──────── Available data
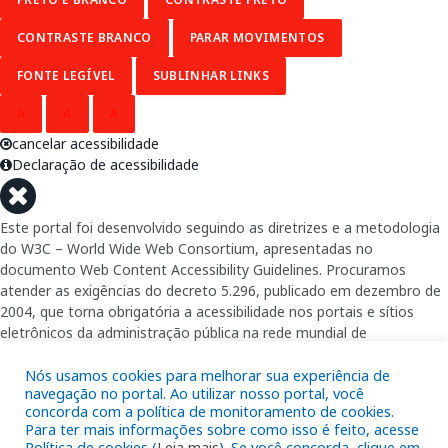
CONTRASTE BRANCO
PARAR MOVIMENTOS
FONTE LEGÍVEL
SUBLINHAR LINKS
A
A
A
cancelar acessibilidade
Declaração de acessibilidade
Este portal foi desenvolvido seguindo as diretrizes e a metodologia
do W3C – World Wide Web Consortium, apresentadas no
documento Web Content Accessibility Guidelines. Procuramos
atender as exigências do decreto 5.296, publicado em dezembro de
2004, que torna obrigatória a acessibilidade nos portais e sítios
eletrônicos da administração pública na rede mundial de
computadores para o uso das pessoas com necessidades especiais,
garantindo-lhes o pleno acesso aos conteúdos disponíveis.
Nós usamos cookies para melhorar sua experiência de
navegação no portal. Ao utilizar nosso portal, você
concorda com a política de monitoramento de cookies.
Além de validações automáticas, foram realizados testes em
Para ter mais informações sobre como isso é feito, acesse
diversos navegadores e através do utilitário de acesso a Internet do
Política de cookies (
Leia mais
). Se você concorda, clique em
────────────────
§ **Work request**: Check every line above for the string "portal" and copy those that have it.

§ **Written answer**:
Este portal foi desenvolvido seguindo as diretrizes e a metodologia
navegação no portal. Ao utilizar nosso portal, você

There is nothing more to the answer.